- **ASSIGNMENT**:
Do any lines in the data below contain "coin"? If so, copy every one of them.

- **INFORMATION SHOWN**:
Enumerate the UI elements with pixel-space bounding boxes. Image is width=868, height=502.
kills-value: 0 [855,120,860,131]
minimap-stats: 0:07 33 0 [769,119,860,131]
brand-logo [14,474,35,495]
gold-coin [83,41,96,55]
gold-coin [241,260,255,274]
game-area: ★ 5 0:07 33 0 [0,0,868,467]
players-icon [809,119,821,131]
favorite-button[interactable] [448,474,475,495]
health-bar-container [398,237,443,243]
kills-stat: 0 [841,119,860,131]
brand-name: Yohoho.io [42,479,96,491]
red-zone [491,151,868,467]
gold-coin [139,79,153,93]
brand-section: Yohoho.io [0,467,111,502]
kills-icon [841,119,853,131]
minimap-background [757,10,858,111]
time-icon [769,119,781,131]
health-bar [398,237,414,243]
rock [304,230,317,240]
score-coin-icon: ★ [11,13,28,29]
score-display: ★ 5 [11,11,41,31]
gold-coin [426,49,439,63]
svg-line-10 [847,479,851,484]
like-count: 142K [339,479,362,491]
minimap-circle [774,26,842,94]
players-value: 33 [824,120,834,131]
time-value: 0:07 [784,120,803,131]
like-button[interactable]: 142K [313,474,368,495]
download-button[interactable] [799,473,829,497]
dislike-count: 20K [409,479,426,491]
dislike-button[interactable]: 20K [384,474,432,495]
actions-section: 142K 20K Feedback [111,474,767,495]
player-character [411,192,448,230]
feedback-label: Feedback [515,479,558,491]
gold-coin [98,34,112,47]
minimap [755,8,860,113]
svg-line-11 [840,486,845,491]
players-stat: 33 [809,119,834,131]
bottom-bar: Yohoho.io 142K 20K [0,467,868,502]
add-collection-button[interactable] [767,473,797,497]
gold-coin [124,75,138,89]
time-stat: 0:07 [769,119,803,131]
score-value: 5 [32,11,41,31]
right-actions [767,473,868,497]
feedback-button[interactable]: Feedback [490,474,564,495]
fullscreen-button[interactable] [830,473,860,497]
--
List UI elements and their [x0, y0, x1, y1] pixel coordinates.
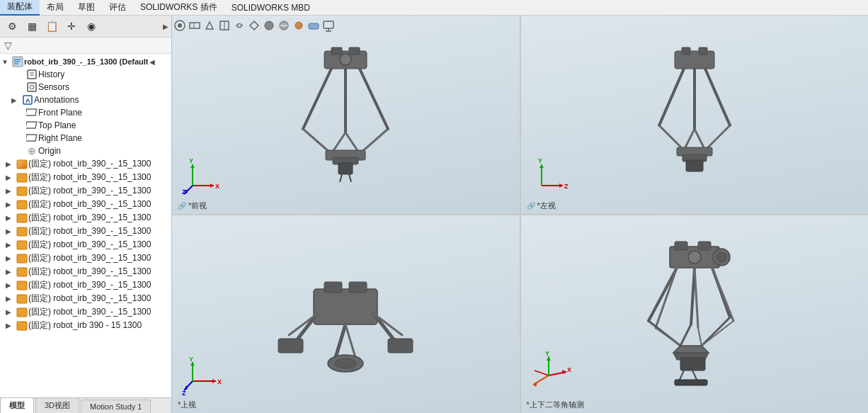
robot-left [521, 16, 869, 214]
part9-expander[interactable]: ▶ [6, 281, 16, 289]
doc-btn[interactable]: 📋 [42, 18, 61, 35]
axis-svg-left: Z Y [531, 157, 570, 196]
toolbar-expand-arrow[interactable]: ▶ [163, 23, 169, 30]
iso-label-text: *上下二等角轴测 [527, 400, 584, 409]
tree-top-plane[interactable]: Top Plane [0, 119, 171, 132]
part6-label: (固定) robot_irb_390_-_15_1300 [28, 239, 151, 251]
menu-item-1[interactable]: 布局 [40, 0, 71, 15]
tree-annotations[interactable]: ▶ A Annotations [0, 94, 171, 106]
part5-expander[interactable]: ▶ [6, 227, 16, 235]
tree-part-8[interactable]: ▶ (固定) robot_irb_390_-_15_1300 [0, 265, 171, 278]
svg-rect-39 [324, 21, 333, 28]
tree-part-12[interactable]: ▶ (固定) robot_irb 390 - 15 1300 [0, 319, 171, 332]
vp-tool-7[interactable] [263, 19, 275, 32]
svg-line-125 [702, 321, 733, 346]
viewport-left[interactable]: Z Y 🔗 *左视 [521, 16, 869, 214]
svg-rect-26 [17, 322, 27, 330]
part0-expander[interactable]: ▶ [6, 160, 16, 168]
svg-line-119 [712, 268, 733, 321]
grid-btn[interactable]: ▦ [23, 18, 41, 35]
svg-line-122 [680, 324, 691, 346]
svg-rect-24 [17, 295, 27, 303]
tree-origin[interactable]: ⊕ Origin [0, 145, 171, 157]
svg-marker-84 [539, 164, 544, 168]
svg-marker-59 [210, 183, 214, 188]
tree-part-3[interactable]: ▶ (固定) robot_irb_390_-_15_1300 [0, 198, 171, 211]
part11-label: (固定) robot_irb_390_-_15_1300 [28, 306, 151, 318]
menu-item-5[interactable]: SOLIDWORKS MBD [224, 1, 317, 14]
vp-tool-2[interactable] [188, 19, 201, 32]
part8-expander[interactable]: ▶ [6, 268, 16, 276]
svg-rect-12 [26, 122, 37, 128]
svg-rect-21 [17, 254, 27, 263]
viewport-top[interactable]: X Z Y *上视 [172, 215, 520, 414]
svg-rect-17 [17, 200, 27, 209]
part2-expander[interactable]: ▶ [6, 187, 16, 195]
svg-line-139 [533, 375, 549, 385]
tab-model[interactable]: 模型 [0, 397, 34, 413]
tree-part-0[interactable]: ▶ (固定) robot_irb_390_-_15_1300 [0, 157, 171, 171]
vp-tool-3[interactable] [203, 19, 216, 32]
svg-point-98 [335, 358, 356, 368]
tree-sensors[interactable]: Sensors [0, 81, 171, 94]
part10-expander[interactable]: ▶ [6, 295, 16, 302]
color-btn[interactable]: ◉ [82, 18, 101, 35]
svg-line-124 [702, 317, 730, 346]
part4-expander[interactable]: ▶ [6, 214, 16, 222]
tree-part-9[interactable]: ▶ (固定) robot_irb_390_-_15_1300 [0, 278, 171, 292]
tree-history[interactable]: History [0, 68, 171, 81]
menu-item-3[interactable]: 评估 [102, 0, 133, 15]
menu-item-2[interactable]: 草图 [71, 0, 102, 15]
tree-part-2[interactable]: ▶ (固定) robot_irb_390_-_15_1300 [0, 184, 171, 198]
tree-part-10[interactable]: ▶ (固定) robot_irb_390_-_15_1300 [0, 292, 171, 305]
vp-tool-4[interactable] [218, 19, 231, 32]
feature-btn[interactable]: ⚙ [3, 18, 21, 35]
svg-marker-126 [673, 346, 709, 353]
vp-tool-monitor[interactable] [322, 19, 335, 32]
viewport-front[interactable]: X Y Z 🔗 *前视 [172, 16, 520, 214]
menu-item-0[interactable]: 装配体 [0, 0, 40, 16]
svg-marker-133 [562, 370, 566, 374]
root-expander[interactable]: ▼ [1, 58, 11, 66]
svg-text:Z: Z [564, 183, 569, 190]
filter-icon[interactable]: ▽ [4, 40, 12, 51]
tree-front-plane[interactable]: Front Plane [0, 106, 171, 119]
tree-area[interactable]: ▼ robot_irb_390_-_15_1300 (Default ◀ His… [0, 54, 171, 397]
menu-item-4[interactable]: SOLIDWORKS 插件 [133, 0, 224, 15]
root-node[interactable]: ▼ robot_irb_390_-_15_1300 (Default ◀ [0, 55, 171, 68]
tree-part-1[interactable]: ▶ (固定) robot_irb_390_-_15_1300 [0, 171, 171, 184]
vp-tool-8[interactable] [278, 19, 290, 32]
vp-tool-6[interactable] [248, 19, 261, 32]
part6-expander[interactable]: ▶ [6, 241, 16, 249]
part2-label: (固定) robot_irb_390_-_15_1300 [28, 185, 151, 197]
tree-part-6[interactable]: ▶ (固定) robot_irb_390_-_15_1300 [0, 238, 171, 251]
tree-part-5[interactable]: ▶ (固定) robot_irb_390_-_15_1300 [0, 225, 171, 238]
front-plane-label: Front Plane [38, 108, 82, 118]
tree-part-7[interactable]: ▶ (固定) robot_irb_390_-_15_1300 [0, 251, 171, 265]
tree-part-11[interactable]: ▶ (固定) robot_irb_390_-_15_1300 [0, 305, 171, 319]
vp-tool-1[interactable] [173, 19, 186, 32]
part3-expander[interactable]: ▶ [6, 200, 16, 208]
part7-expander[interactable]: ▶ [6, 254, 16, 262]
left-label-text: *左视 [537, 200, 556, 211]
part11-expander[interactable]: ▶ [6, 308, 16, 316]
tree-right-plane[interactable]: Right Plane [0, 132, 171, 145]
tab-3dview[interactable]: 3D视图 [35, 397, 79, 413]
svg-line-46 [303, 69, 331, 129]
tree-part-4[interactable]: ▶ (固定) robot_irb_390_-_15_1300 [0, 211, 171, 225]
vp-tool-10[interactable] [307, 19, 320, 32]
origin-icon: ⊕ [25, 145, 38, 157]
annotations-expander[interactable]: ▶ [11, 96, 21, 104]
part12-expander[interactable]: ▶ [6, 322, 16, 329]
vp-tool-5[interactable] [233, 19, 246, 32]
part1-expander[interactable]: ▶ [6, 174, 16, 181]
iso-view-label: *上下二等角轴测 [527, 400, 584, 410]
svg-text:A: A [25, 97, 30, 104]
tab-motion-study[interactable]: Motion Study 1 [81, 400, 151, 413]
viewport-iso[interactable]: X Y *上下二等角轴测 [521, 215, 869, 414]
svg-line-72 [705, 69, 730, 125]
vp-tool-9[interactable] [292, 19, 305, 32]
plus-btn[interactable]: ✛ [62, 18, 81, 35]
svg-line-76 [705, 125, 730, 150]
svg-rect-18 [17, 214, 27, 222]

- **SOLUTION TO THIS PROBLEM**:
gold-coin [83,41,96,55]
gold-coin [241,260,255,274]
gold-coin [139,79,153,93]
score-coin-icon: ★ [11,13,28,29]
gold-coin [426,49,439,63]
gold-coin [98,34,112,47]
gold-coin [124,75,138,89]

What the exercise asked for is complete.